In conjunction with the Truckee Donner Railroad Society, C.A.T.T. Community Project built a handicap-accessible ramp for a caboose to be located next to the Train Depot in downtown Truckee. The caboose serves as an interim railroad museum.C.A.T.T. Community Project Manager for this ramp was John Pruyn. Thank you to L + P DesignWorks, Chameleon Painting, Kelly Brothers Painting, Truckee River Glass, Robert Sutton Paving, Pinnacle Drywall, Al Pombo, Mark Tanner Construction, Gary Davis Group, Holdrege & Kull Engineers, Bender Engineering and Truckee Tahoe Lumber Company. Thank you also to volunteers including Jamie Brimer, Brimer Construction and Plumbing, Bob Haley, RJ. Haley Construction, Mark Eberhardt and Casey Eberhardt, Eberhardt and Eberhardt Construction, Tom Just, Mountain Home Center, Jude Gavigan, Gavigan Builders, Heriberto Rodriguez, David Valdez, In House Builders, Dave Ariza, Ariza Construction, and Frank Ross, Gary Davis Group.

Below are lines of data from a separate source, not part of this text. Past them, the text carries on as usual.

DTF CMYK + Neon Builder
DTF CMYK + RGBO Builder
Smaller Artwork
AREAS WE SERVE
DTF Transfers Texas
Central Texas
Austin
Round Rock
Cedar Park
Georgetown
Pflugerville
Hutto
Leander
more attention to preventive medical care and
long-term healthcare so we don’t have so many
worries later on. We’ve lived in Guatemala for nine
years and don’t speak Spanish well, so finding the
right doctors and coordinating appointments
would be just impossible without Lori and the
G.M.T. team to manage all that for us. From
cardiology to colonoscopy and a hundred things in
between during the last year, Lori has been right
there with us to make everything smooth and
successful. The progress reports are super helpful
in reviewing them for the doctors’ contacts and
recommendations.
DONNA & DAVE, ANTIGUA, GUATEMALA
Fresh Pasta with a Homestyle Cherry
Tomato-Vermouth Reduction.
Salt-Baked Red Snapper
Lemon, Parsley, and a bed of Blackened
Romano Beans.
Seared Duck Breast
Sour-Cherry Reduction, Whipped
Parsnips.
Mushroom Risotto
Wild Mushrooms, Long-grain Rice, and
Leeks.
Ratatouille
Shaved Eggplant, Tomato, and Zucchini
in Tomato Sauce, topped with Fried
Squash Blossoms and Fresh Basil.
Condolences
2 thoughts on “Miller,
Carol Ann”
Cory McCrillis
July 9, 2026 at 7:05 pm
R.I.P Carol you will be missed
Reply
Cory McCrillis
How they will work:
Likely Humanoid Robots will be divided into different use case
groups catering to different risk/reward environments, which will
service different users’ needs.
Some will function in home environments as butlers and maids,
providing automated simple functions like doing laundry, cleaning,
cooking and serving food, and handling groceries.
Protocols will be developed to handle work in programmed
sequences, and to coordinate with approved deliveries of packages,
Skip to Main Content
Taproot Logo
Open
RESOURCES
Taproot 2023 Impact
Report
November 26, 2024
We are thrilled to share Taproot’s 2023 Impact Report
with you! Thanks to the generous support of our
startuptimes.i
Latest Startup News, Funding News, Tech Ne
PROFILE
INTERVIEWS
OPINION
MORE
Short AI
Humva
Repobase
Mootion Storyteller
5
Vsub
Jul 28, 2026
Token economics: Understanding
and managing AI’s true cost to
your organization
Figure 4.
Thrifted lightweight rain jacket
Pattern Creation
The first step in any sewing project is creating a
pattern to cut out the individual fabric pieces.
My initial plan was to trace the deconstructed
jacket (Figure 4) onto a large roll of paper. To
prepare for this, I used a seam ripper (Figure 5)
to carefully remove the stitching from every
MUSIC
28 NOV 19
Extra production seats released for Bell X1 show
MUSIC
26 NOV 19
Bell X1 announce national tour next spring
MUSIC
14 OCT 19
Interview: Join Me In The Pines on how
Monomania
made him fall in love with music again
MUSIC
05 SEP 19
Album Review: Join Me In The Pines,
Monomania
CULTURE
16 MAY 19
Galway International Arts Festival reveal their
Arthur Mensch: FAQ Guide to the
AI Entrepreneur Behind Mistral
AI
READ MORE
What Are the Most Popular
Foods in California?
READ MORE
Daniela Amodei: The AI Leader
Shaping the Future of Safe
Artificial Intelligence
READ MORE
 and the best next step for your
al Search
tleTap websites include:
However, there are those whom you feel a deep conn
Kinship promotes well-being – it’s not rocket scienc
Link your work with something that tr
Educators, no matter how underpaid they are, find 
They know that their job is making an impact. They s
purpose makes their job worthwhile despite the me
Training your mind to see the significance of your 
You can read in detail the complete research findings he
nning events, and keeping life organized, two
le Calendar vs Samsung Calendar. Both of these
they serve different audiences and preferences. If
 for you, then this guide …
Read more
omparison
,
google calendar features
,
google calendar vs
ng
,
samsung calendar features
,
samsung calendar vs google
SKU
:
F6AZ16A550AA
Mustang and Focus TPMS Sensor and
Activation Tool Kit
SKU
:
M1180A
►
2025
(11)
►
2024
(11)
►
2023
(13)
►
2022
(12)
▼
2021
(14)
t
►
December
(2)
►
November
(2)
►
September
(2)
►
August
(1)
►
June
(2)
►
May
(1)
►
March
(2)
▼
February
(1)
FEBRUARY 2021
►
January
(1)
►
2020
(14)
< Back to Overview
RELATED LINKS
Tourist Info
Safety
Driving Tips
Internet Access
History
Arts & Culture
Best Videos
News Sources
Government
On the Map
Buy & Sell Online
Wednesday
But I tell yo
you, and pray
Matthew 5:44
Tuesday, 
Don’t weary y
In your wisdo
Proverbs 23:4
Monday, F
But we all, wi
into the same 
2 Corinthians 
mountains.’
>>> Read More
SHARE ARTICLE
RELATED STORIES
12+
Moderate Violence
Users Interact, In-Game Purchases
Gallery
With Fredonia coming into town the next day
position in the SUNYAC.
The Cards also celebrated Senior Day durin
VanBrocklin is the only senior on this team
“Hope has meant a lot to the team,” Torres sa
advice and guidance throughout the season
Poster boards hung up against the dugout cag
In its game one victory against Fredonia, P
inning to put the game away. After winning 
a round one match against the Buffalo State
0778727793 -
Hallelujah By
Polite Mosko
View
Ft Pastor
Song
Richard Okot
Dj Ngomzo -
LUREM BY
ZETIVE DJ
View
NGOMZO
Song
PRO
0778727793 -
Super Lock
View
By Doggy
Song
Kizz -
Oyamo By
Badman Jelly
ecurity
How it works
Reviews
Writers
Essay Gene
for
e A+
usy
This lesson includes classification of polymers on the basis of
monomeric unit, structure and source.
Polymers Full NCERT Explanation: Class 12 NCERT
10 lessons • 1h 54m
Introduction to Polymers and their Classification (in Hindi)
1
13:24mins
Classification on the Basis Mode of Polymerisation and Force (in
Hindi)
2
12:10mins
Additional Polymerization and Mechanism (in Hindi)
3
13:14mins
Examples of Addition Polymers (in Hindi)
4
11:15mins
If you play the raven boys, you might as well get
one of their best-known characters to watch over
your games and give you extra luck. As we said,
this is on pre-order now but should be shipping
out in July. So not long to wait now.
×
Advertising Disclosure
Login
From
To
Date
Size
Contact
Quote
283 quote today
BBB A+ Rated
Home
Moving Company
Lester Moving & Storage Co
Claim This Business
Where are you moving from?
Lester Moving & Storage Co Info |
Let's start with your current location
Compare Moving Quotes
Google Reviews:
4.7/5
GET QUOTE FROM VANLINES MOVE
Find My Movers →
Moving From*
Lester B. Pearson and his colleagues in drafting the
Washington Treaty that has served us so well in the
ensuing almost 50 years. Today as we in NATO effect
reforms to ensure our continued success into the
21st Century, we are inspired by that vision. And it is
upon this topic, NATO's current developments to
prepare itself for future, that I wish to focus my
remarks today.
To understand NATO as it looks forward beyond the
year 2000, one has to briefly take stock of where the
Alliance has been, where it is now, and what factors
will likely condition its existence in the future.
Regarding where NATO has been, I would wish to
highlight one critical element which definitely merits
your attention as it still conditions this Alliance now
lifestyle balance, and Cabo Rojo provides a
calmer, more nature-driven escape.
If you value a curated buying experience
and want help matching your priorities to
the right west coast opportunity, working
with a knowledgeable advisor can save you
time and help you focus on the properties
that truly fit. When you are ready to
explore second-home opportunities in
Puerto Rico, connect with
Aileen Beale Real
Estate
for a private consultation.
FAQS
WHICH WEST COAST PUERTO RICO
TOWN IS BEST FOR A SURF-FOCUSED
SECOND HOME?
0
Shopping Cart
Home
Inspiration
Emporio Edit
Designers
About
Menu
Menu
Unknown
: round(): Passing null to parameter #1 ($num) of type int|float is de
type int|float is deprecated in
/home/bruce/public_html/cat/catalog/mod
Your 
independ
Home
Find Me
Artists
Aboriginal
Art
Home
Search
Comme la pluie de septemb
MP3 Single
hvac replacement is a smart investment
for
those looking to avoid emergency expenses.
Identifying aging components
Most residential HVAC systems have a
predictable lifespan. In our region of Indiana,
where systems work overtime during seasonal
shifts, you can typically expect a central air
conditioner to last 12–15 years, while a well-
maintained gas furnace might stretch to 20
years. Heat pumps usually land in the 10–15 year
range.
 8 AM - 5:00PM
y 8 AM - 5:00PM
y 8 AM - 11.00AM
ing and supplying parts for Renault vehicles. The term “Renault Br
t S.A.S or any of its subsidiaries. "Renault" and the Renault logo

This was a project to create a kid-sized "space" experience at the KidZone Museum in Truckee. CATT Community Project members constructed a space station, complete with working controls. Tom Just was the C.A.T.T. Community Project manager for this effort. Donors for the KidZone Space Station include Steve Kane, AC Electric, Mike Nethersole, M.D. Construction & Consulting, Inc., and Bob Brown, Hills Flat Lumber Company.
The goal was to create an African experience at the KidZone Museum in Truckee. A hut, solar oven and water well completed the thatched roof scene. C.A.T.T. Community Project Manager for this was John Pruyn, High West Landscape Architects.
At the CATT Community Project Board meeting of April 7, 2008, the Project Board voted to support the efforts of the Mountain Area Preservation Foundation in redesigning and revitalizing the Trout Creek Pocket Park. CATT Community project Chairman Kurt Westerlund is our Project Manager for the Park and has agreed to serve on the Park Restoration Steering Committee. Our support will come in the form of advice as well as actual construction, depending on the determined need. So far, CATT Community Project secured the professional services of one of our members who donated a survey of the site location. This survey was used to prepare the conceptual design of the Park. This is a multi-year effort being completed in conjunction with the Mountain Area Preservation Foundation. The Pocket Park is a long neglected triangular shape of vacant land next to Trout Creek on Jibboom Street in downtown Truckee. The end result will be a peaceful place to sit and relax. Phase 1 includes pre-construction and site work.